▶ What to do
Two lines in the data below mark the range: the one with "раньше бизнес перестанет" and the one with "Os antidepressivos tradicionais". Return both, along with every line between them, exactly.

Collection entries
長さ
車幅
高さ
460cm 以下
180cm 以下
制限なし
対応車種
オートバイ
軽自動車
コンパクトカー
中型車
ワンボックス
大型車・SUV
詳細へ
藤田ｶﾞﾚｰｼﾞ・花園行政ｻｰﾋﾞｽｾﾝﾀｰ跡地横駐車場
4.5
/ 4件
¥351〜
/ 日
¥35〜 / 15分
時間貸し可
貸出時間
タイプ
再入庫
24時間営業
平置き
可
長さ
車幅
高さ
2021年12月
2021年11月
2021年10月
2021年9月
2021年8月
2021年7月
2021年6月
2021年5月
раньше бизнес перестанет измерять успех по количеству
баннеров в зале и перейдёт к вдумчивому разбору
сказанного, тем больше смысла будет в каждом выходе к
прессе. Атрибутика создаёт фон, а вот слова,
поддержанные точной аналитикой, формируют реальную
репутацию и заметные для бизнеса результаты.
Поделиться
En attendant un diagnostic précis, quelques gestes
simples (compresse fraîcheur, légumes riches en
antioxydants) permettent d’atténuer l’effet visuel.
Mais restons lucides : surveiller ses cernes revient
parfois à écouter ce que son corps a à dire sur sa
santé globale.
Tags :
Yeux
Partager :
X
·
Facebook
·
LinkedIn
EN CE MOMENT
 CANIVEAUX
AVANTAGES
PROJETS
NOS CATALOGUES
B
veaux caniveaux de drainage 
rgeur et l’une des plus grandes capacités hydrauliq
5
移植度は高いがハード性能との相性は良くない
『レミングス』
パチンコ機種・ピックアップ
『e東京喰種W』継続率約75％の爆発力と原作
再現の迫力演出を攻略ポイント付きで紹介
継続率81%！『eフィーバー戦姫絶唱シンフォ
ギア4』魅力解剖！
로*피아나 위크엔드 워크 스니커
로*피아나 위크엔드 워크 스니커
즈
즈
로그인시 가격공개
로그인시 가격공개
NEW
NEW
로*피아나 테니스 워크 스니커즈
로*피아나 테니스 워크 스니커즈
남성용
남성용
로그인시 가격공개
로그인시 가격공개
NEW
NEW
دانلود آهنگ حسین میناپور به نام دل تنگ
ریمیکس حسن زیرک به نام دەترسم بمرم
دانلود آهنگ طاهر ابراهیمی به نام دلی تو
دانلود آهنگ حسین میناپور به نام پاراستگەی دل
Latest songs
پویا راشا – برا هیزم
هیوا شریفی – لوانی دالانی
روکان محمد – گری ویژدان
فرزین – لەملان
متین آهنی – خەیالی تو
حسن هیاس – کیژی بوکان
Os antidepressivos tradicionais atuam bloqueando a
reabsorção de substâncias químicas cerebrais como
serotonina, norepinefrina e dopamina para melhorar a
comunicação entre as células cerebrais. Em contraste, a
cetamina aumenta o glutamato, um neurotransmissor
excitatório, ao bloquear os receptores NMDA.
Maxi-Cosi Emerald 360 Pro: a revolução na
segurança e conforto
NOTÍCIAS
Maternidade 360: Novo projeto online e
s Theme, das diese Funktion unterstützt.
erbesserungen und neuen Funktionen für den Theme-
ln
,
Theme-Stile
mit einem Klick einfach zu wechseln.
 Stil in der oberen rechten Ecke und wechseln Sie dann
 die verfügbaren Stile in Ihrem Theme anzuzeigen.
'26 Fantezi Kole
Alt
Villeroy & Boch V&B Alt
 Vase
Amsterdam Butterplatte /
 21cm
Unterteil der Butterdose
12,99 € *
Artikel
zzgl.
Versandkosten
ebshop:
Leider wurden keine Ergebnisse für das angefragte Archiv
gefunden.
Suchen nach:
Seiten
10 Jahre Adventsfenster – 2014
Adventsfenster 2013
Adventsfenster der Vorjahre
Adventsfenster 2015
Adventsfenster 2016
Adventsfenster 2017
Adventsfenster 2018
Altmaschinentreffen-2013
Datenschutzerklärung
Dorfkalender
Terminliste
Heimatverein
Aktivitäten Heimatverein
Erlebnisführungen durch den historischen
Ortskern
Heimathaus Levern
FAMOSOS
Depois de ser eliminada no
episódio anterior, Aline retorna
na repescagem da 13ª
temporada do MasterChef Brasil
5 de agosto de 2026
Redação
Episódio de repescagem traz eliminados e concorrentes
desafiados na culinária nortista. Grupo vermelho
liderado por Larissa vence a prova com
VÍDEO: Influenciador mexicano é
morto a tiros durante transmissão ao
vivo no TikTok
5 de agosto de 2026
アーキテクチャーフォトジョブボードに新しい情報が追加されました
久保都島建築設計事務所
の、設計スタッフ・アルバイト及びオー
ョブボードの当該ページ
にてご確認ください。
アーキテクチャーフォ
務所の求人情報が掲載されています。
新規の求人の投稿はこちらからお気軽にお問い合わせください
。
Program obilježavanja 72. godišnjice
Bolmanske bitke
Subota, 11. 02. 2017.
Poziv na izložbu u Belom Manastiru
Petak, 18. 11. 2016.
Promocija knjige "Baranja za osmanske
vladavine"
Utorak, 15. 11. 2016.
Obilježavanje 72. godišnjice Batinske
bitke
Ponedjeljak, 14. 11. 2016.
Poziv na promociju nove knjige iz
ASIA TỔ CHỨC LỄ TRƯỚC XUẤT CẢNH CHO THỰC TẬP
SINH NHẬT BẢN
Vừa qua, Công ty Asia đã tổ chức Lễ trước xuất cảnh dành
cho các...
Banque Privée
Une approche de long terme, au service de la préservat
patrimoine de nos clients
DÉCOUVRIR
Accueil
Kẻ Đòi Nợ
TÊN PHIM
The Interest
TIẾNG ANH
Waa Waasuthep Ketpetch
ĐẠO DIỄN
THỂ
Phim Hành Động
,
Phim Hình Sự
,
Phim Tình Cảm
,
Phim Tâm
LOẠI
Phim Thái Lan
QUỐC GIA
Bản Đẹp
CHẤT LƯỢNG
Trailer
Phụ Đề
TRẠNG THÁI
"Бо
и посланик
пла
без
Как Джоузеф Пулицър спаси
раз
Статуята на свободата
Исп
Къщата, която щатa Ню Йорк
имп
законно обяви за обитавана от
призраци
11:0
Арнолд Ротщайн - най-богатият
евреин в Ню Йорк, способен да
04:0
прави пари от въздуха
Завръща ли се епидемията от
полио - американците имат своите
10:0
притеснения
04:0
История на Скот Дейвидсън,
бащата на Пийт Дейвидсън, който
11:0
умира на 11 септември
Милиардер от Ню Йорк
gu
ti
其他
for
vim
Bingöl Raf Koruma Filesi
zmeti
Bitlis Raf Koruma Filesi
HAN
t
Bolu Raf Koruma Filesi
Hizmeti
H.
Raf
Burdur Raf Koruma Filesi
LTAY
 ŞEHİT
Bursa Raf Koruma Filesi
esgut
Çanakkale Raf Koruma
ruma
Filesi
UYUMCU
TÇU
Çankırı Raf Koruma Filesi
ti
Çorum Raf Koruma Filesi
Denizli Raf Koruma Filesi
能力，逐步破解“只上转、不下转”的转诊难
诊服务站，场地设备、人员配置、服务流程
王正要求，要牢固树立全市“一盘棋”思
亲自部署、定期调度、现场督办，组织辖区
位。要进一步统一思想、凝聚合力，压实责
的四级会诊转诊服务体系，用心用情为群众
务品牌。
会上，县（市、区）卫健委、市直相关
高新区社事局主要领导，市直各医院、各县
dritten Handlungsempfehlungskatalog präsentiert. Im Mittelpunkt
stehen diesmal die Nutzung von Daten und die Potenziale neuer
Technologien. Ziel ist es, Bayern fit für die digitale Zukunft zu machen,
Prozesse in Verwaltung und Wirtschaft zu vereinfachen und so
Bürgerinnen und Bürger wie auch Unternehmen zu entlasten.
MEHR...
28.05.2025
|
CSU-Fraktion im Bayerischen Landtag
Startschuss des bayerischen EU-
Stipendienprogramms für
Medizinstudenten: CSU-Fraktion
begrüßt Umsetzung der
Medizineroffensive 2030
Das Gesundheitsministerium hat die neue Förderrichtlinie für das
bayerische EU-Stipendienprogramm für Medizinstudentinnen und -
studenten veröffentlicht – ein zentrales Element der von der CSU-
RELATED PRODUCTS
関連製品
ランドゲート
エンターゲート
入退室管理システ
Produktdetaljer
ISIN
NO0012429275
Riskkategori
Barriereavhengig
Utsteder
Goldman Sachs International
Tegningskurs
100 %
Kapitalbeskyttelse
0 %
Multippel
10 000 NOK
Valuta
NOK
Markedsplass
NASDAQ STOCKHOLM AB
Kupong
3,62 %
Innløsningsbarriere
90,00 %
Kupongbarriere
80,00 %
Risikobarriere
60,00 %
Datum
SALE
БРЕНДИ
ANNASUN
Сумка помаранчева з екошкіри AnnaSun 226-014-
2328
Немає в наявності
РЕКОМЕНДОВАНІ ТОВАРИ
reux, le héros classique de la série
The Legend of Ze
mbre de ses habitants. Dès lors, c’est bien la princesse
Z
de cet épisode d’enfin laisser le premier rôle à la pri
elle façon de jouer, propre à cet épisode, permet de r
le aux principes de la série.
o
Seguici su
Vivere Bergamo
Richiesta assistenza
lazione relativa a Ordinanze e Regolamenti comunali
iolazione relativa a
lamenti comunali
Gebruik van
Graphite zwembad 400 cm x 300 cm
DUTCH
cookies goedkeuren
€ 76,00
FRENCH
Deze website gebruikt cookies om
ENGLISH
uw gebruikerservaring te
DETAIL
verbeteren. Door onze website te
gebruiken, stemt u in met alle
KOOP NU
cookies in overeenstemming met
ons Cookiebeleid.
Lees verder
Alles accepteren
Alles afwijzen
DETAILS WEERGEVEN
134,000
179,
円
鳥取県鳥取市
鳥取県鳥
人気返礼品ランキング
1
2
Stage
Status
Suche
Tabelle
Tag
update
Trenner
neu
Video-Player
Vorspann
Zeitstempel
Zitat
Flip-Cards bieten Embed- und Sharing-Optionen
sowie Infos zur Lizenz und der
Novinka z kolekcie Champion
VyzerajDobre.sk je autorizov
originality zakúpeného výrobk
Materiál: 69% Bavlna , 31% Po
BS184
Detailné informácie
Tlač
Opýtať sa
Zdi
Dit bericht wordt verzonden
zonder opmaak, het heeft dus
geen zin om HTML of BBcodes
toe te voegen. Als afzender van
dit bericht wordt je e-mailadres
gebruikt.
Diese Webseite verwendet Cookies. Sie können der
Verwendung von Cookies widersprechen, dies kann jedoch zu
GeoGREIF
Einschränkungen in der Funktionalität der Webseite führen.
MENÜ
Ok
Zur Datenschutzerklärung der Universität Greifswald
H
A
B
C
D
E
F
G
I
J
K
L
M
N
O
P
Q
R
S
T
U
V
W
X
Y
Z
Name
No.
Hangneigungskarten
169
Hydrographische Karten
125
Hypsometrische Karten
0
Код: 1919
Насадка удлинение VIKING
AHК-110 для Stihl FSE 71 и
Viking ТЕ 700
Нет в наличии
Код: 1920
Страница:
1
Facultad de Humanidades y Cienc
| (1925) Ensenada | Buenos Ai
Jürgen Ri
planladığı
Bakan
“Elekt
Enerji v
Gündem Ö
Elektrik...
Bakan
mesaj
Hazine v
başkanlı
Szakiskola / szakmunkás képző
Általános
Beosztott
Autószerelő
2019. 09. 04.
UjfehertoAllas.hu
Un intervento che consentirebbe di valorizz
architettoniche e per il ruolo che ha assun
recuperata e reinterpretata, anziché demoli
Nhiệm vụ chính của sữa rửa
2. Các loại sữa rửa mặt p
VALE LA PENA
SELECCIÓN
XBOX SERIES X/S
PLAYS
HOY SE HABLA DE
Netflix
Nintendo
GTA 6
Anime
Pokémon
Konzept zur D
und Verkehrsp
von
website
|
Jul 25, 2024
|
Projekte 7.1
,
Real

▶ Output
раньше бизнес перестанет измерять успех по количеству
баннеров в зале и перейдёт к вдумчивому разбору
сказанного, тем больше смысла будет в каждом выходе к
прессе. Атрибутика создаёт фон, а вот слова,
поддержанные точной аналитикой, формируют реальную
репутацию и заметные для бизнеса результаты.
Поделиться
En attendant un diagnostic précis, quelques gestes
simples (compresse fraîcheur, légumes riches en
antioxydants) permettent d’atténuer l’effet visuel.
Mais restons lucides : surveiller ses cernes revient
parfois à écouter ce que son corps a à dire sur sa
santé globale.
Tags :
Yeux
Partager :
X
·
Facebook
·
LinkedIn
EN CE MOMENT
 CANIVEAUX
AVANTAGES
PROJETS
NOS CATALOGUES
B
veaux caniveaux de drainage 
rgeur et l’une des plus grandes capacités hydrauliq
5
移植度は高いがハード性能との相性は良くない
『レミングス』
パチンコ機種・ピックアップ
『e東京喰種W』継続率約75％の爆発力と原作
再現の迫力演出を攻略ポイント付きで紹介
継続率81%！『eフィーバー戦姫絶唱シンフォ
ギア4』魅力解剖！
로*피아나 위크엔드 워크 스니커
로*피아나 위크엔드 워크 스니커
즈
즈
로그인시 가격공개
로그인시 가격공개
NEW
NEW
로*피아나 테니스 워크 스니커즈
로*피아나 테니스 워크 스니커즈
남성용
남성용
로그인시 가격공개
로그인시 가격공개
NEW
NEW
دانلود آهنگ حسین میناپور به نام دل تنگ
ریمیکس حسن زیرک به نام دەترسم بمرم
دانلود آهنگ طاهر ابراهیمی به نام دلی تو
دانلود آهنگ حسین میناپور به نام پاراستگەی دل
Latest songs
پویا راشا – برا هیزم
هیوا شریفی – لوانی دالانی
روکان محمد – گری ویژدان
فرزین – لەملان
متین آهنی – خەیالی تو
حسن هیاس – کیژی بوکان
Os antidepressivos tradicionais atuam bloqueando a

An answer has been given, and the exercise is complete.